Beatriz Gonçalves Marconi, Mauro Hiane de Moura e Renata Fialho de Oliveira. FOTOS: DIVULGAÇÃO

A partir da publicação da Lei Federal nº 14.125/2021, muito se tem falado sobre a possibilidade de pessoas jurídicas de direito privado adquirirem vacinas contra o SARS-CoV-2 – havendo inclusive registro de diversas ações judiciais movidas por empresas e associações privadas com tal objetivo. Há, ademais, projeto de lei em trâmite (o PL nº 948/2021, que objetiva alterar o artigo 2º da Lei Federal nº 14.125/2021 para permitir que entes privados utilizem, de maneira imediata, a metade das vacinas que vierem a adquirir – eliminando, portanto, a necessidade de doação integral ao Sistema Único de Saúde (SUS) que decorre da legislação atualmente em vigor.

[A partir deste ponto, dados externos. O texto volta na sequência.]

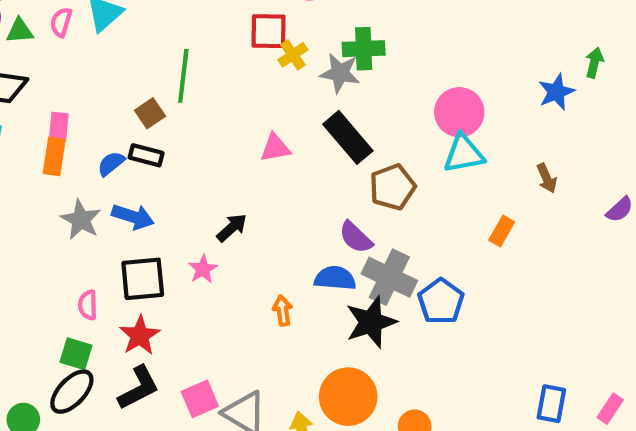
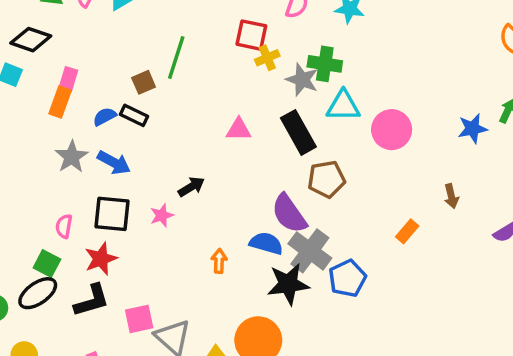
cyan triangle: (464, 154) -> (343, 106), moved
purple semicircle: (356, 237) -> (289, 214), size x1.4

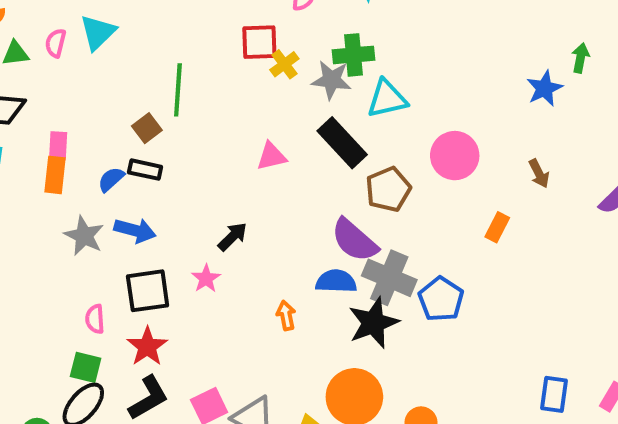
pink circle: (392, 130) -> (455, 156), moved

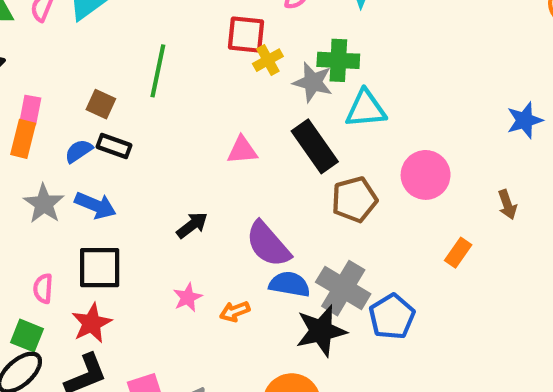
brown square: (147, 128) -> (101, 104), moved, turned -36
purple semicircle: (354, 240) -> (268, 244), moved
pink star: (206, 279) -> (188, 297), moved
orange arrow: (286, 315) -> (235, 311), turned -108

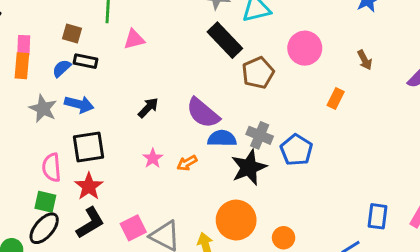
pink triangle: (242, 150) -> (134, 39), moved
gray cross: (343, 288) -> (260, 135), size x0.7
pink semicircle: (43, 289) -> (52, 167), size x1.4

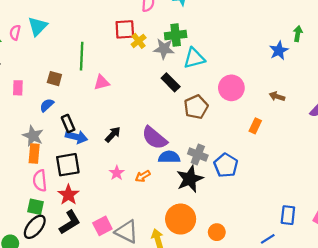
black rectangle: (225, 40) -> (171, 82), size x0.7
brown arrow: (365, 60) -> (277, 96), turned 136
black rectangle: (86, 61) -> (68, 124), moved, turned 56
orange rectangle: (22, 66) -> (34, 154), moved
blue arrow: (79, 104) -> (76, 137), moved

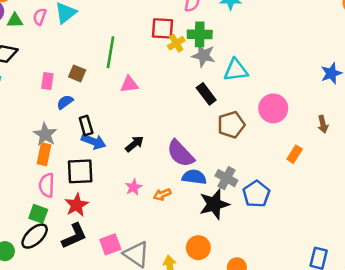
green cross: (176, 35) -> (200, 34), moved
pink rectangle: (18, 88) -> (47, 81), moved
brown arrow: (277, 96) -> (323, 124), turned -128
orange circle: (181, 219) -> (198, 248), size x0.7

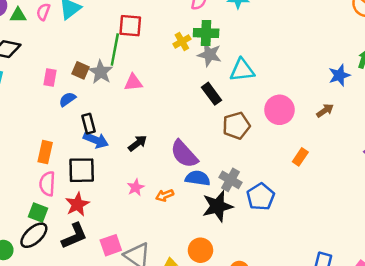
red square: (162, 28) -> (130, 26), moved
brown arrow: (323, 124) -> (325, 110), moved, turned -112
gray star: (45, 134) -> (101, 72), moved

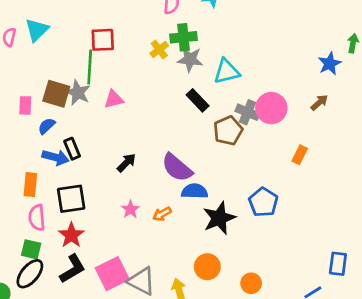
brown square: (80, 70) -> (56, 94), size x1.5
blue arrow: (96, 140) -> (56, 157), moved
gray cross: (231, 180) -> (247, 112), moved
pink square: (111, 245) -> (112, 274), size x1.4

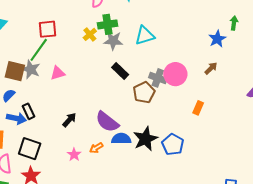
green line: (90, 67) -> (39, 50), turned 35
cyan triangle: (227, 71) -> (145, 36), moved
black square: (71, 199) -> (30, 149), turned 30
orange arrow: (162, 214) -> (96, 148), moved
black star: (219, 218) -> (145, 139), moved

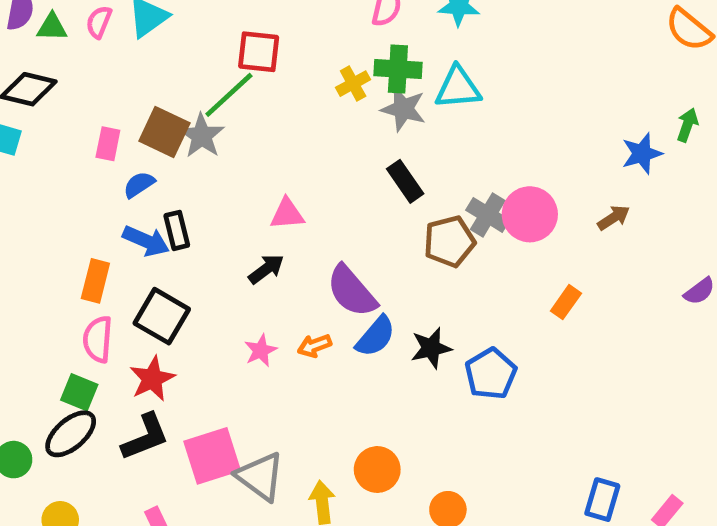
cyan triangle: (145, 36) -> (458, 88), moved
pink triangle: (58, 73) -> (287, 214), moved
blue semicircle: (121, 139) -> (376, 336), turned 120
black star: (145, 139) -> (431, 348), size x0.7

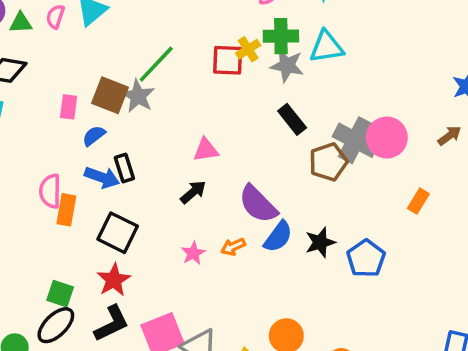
red square: (259, 52) -> (228, 60), moved
gray cross: (488, 215) -> (355, 140), size x1.4
pink semicircle: (98, 339) -> (50, 191), moved

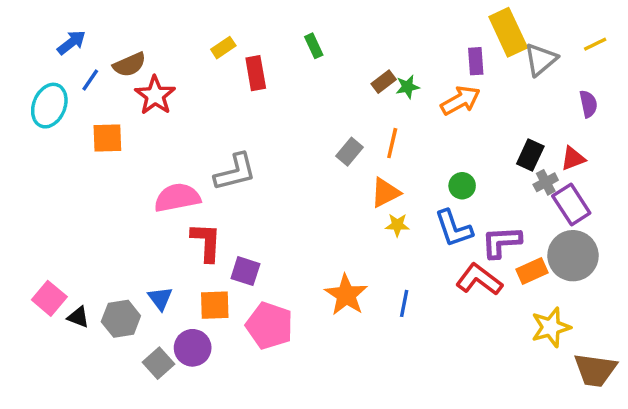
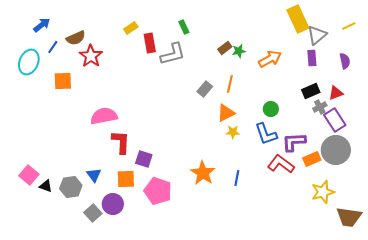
purple rectangle: (476, 61) -> (312, 58), moved
black rectangle: (530, 155) -> (311, 91), turned 42
gray L-shape: (235, 172) -> (173, 54), moved

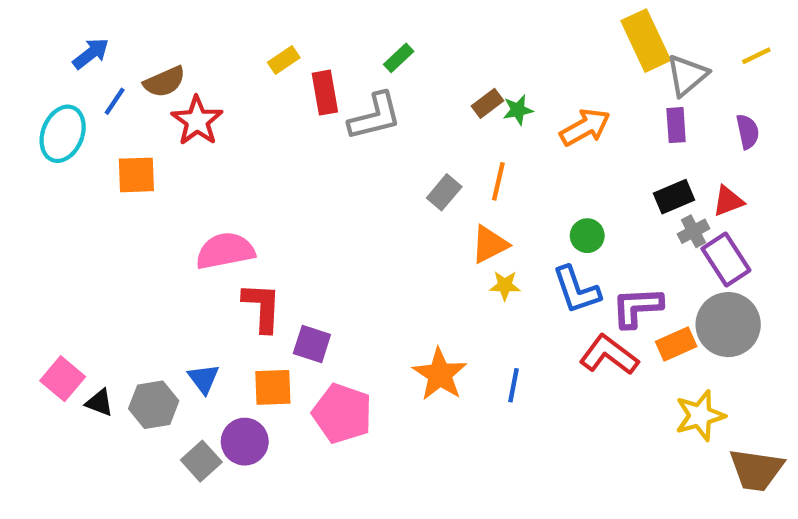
green rectangle: (184, 27) -> (399, 58), turned 72

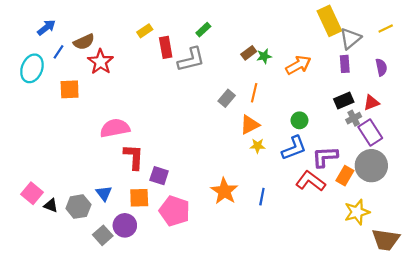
blue L-shape: (576, 290) -> (294, 148), turned -92
orange rectangle: (676, 344) -> (345, 176), turned -36

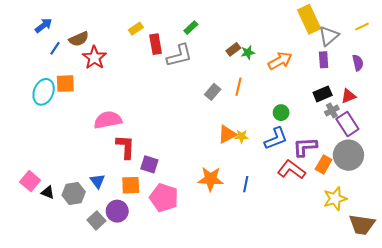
cyan ellipse: (32, 68) -> (44, 92), moved
orange triangle: (250, 125) -> (227, 134), moved
orange star: (224, 191) -> (211, 179), turned -30

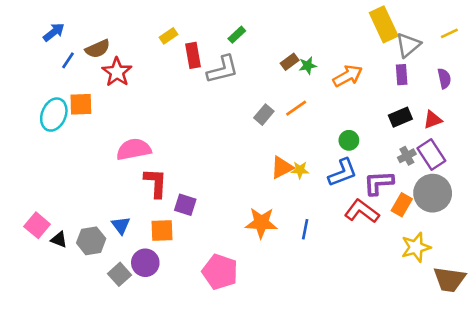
orange line: (239, 87) -> (296, 108), turned 42
gray cross: (332, 111) -> (407, 156), moved
pink pentagon: (164, 198) -> (220, 272), moved

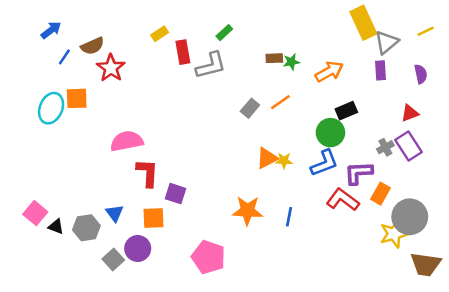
brown rectangle: (290, 62) -> (274, 58), turned 35
black rectangle: (400, 117) -> (346, 111), moved
green circle: (349, 140) -> (330, 133), size x1.5
gray circle: (433, 193) -> (410, 217), moved

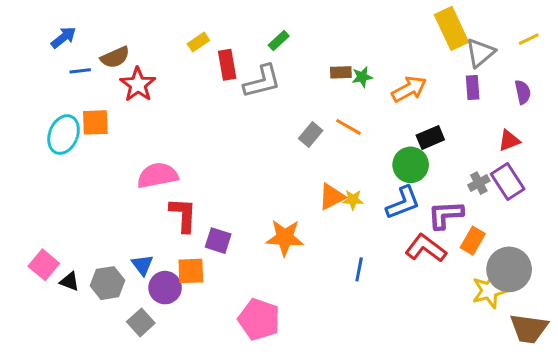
blue line: (64, 57) -> (80, 71), turned 49
orange line: (280, 102) -> (348, 127), turned 65
orange star: (247, 211) -> (285, 238), moved
purple circle: (138, 248) -> (165, 288), moved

Mesmo que o PL nº 948/2021 venha a ser convertido em lei, ele não fará com que as controvérsias jurídicas relativas à vacinação da população brasileira sejam encerradas. Na realidade, a ampliação do direito de compra de vacinas por agentes privados pode tonar prioritária outra questão: quem deve ser responsabilizado pelos eventos adversos porventura decorrentes de vacinas adquiridas e aplicadas, por agentes públicos e privados, em estrita conformidade à legislação brasileira?

Quando essas vacinas forem adquiridas e aplicadas por entes públicos, a responsabilidade decorre do artigo 37, §6º da Constituição Federal, pelo qual o Estado deve se responsabilizar pelos danos que seus agentes causem a terceiros – independentemente da existência de culpa. É verdade que o art. 1º da Lei Federal nº 14.125/2021 afirma que União, Estados, Distrito Federal e Municípios ficaram “autorizados a assumir os riscos referentes à responsabilidade civil (…) em relação a eventos adversos pós-vacinação”. A rigor, no entanto, não se trata de uma “criação de responsabilidade”: no tocante às vacinas que fossem adquiridas e aplicadas por entes públicos, esse dever de indenizar existiria de qualquer maneira. 

Tal responsabilidade abrangeria também danos causados por “entidades privadas, subvencionadas pelos Governos Federal, Estaduais e Municipais” que viessem a ser engajadas – na forma do art. 3º da Lei Federal nº 6.259/1975 – na execução de programas nacionais de imunização.

Essa conclusão leva a uma segunda pergunta: o Poder Público poderia, após indenizar alguém por um dano causado por efeitos adversos decorrentes de vacinação, buscar ressarcimento junto à fabricante da vacina por meio da chamada “ação de regresso”? Em tese, não. Segundo as informações disponibilizadas pelos meios de comunicação, uma das condições contratuais exigidas pelas empresas fabricantes de vacinas envolve justamente a ausência de responsabilidade por efeitos adversos porventura delas decorrentes.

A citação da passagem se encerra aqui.